Charles Macune
Charles William Macune (May 20, 1851 – November 3, 1940) was the head of the Southern Farmers' Alliance from 1886 to December 1889 and editor of its official organ, the National Economist, until 1892. He is remembered as the father of a failed cooperative enterprise by the Farmers' Alliance in Dallas, Texas, and as the creator of the Sub-Treasury Plan, an effort to provide low-cost credit to farmers through a network of government-owned commodity warehouses. This plan "called for federally operated storage facilities for non-perishable agricultural products, where farmers could deposit their produce, receive up to 80 per cent of their local market price, and have the privilege of selling their produce within one year. The cost of storage, insurance, and handling as well as 1 per cent interest were to be charged against the farmer. If the farmer did not sell his product within one year, it was to be forfeited to the government. Behind the scheme was the idea of greater market flexibility, a revolution in farm credit, as well as the end of the vicious southern crop-lien and sharecrop systems" as Martin Ridge summarizes (Ignatius Donnelly, The Portrait of a Politician, University of Chicago, 1962 p. 284).

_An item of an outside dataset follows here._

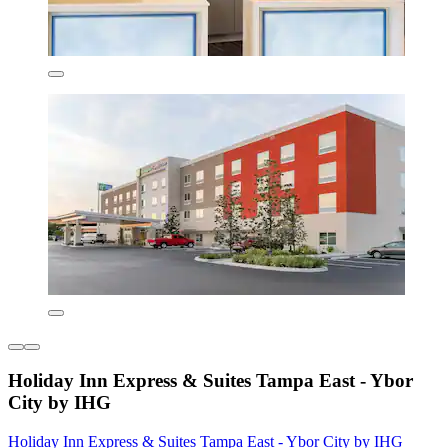
Holiday Inn Express & Suites Tampa East - Ybor
City by IHG
Holiday Inn Express & Suites Tampa East - Ybor City by IHG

A Democrat, Macune opposed both the formation of the People's Party as well as the nostrum of free silver which served as the basis of the 1896 fusion of the Democratic and Populist parties. Both a doctor and a lawyer in his earlier years, although he received formal training in neither profession, Macune ended his life as a Methodist minister, serving in pastorates in various towns of the Southwestern United States.